Here's our current set of preproduction systems.  Let's migrate this batch and make sure things don't fall apart.  Then we can do some production systems?

moz2-linux64-slave07
win32-slave04
win32-slave60
moz2-linux-slave51
moz2-linux-slave03
moz2-linux64-slave10
win32-slave10
win32-slave21
Assignee: server-ops → phong
There are all migrated to the TinTri storage.  Can you run some test builds and see if they are any faster?
Status: NEW → RESOLVED
Closed: 13 years ago
Resolution: --- → FIXED
I don't think we have "before" measurements against which to compare the "after" results, sadly.

From comment #0 it sounds like you want more hosts, so I'm re-opening this.  Also, we have more data about production hosts, so let's get some "before" numbers for builds on production VMs, and then move those over to TinTri and see if we see any difference.

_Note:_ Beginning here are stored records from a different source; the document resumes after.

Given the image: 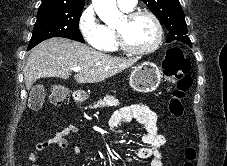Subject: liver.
<instances>
[{"label": "liver", "instance_id": "6515ba94", "mask_svg": "<svg viewBox=\"0 0 227 166\" xmlns=\"http://www.w3.org/2000/svg\"><path fill=\"white\" fill-rule=\"evenodd\" d=\"M137 59L113 57L67 38H50L35 46L27 59L24 81L29 90L42 77L68 79L72 68L80 71L77 83H99L129 68Z\"/></svg>", "mask_w": 227, "mask_h": 166}]
</instances>
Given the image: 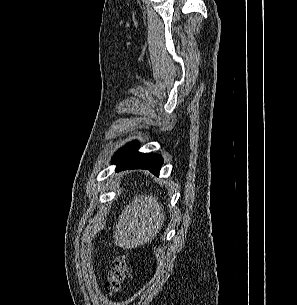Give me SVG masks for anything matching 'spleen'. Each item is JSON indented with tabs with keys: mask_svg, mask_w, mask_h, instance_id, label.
<instances>
[{
	"mask_svg": "<svg viewBox=\"0 0 297 305\" xmlns=\"http://www.w3.org/2000/svg\"><path fill=\"white\" fill-rule=\"evenodd\" d=\"M163 221V209L157 198L136 196L120 215L114 231L115 242L126 248L148 243L158 233Z\"/></svg>",
	"mask_w": 297,
	"mask_h": 305,
	"instance_id": "obj_1",
	"label": "spleen"
}]
</instances>
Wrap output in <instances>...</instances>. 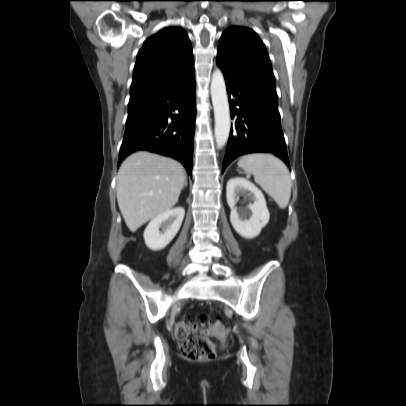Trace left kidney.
<instances>
[{
    "mask_svg": "<svg viewBox=\"0 0 406 406\" xmlns=\"http://www.w3.org/2000/svg\"><path fill=\"white\" fill-rule=\"evenodd\" d=\"M239 196L253 200V203L247 205V209L240 212L236 208ZM226 198L231 209L230 221L235 231L247 239L257 237L270 218L263 193L247 179L235 177L227 182Z\"/></svg>",
    "mask_w": 406,
    "mask_h": 406,
    "instance_id": "5707ae66",
    "label": "left kidney"
}]
</instances>
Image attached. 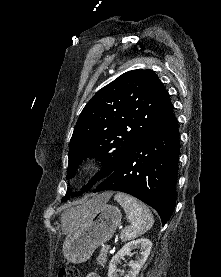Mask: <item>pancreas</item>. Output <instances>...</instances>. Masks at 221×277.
Segmentation results:
<instances>
[{
    "label": "pancreas",
    "instance_id": "obj_1",
    "mask_svg": "<svg viewBox=\"0 0 221 277\" xmlns=\"http://www.w3.org/2000/svg\"><path fill=\"white\" fill-rule=\"evenodd\" d=\"M107 252L108 250H104L103 248L100 250V254L96 258L97 263L101 266L104 267L106 262H107Z\"/></svg>",
    "mask_w": 221,
    "mask_h": 277
}]
</instances>
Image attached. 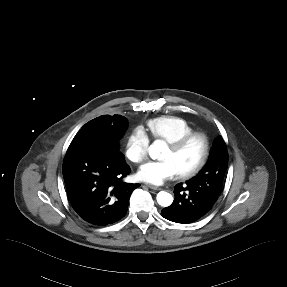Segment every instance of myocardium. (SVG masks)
<instances>
[{"label": "myocardium", "instance_id": "myocardium-1", "mask_svg": "<svg viewBox=\"0 0 287 287\" xmlns=\"http://www.w3.org/2000/svg\"><path fill=\"white\" fill-rule=\"evenodd\" d=\"M194 140H200L202 143L201 156L194 166L178 173L179 178L187 179L193 177L202 170L210 154V141L206 134L202 132H192L190 134L183 136L182 138L178 139L175 142L168 143L169 149H171L174 153H179Z\"/></svg>", "mask_w": 287, "mask_h": 287}]
</instances>
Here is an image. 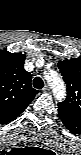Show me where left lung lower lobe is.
I'll list each match as a JSON object with an SVG mask.
<instances>
[{"label": "left lung lower lobe", "mask_w": 81, "mask_h": 155, "mask_svg": "<svg viewBox=\"0 0 81 155\" xmlns=\"http://www.w3.org/2000/svg\"><path fill=\"white\" fill-rule=\"evenodd\" d=\"M59 116L69 131L75 134L81 133V120L72 118L62 112H59Z\"/></svg>", "instance_id": "obj_1"}]
</instances>
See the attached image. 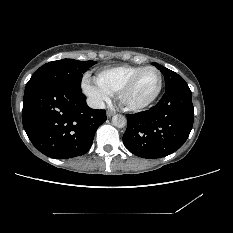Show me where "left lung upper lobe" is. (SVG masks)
I'll return each instance as SVG.
<instances>
[{
	"label": "left lung upper lobe",
	"instance_id": "1",
	"mask_svg": "<svg viewBox=\"0 0 233 233\" xmlns=\"http://www.w3.org/2000/svg\"><path fill=\"white\" fill-rule=\"evenodd\" d=\"M153 65L156 66L158 69H160V71L164 75L166 90L172 88L173 86H175L179 83L185 82V80L180 75L173 72L172 70L167 69L162 65H158L157 63H153Z\"/></svg>",
	"mask_w": 233,
	"mask_h": 233
}]
</instances>
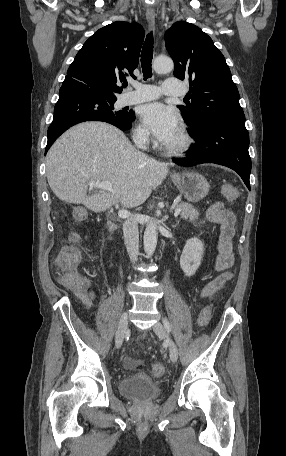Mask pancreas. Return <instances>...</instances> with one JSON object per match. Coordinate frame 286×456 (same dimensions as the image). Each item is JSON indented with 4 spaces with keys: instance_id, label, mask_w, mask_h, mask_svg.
<instances>
[{
    "instance_id": "pancreas-1",
    "label": "pancreas",
    "mask_w": 286,
    "mask_h": 456,
    "mask_svg": "<svg viewBox=\"0 0 286 456\" xmlns=\"http://www.w3.org/2000/svg\"><path fill=\"white\" fill-rule=\"evenodd\" d=\"M176 208H181V217L183 219L195 221L199 217V212L189 203L181 202L176 206Z\"/></svg>"
}]
</instances>
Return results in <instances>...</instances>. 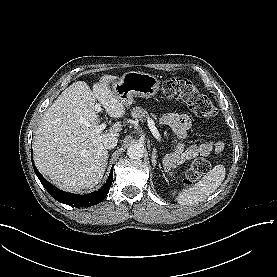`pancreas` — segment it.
Wrapping results in <instances>:
<instances>
[{"label": "pancreas", "mask_w": 277, "mask_h": 277, "mask_svg": "<svg viewBox=\"0 0 277 277\" xmlns=\"http://www.w3.org/2000/svg\"><path fill=\"white\" fill-rule=\"evenodd\" d=\"M131 116L134 119H148L150 118V115L148 114L146 109H143L142 107H135L131 111ZM153 118H156L154 114H151Z\"/></svg>", "instance_id": "pancreas-1"}]
</instances>
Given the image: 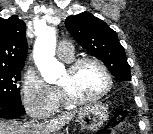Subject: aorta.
<instances>
[{"mask_svg":"<svg viewBox=\"0 0 153 134\" xmlns=\"http://www.w3.org/2000/svg\"><path fill=\"white\" fill-rule=\"evenodd\" d=\"M55 29L45 27L37 36L34 45V60L45 82L52 84L57 80L62 65L55 59Z\"/></svg>","mask_w":153,"mask_h":134,"instance_id":"762f6f07","label":"aorta"}]
</instances>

Relengers: thoughts on which VMs to choose to move, or anything special I should do to measure build times?  I'm thinking: take the mean build time for all of the jobs run on VMs over the last, say, week (grouped by silo), drawn from statusdb.  Then we can make a similar measurement of TinTri VMs in another week.
Status: RESOLVED → REOPENED
Resolution: FIXED → ---
(In reply to comment #3)
> I'm thinking: take the mean build time
> for all of the jobs run on VMs over the last, say, week (grouped by silo),
> drawn from statusdb.  Then we can make a similar measurement of TinTri VMs
> in another week.

Sounds reasonable.

Anyone else?
jlebar is also going to get some build times on moz2-linux-slave17 before and after the migration.
Clobber PGO build, default mozconfig, all ccache hits: 205m (before migration).
Do you have some numbers on the win32 vms as well?
The only reason I'm getting Linux numbers is because I have access to a Linux VM for the purposes of bug 653961.  I don't have access to a Windows VM.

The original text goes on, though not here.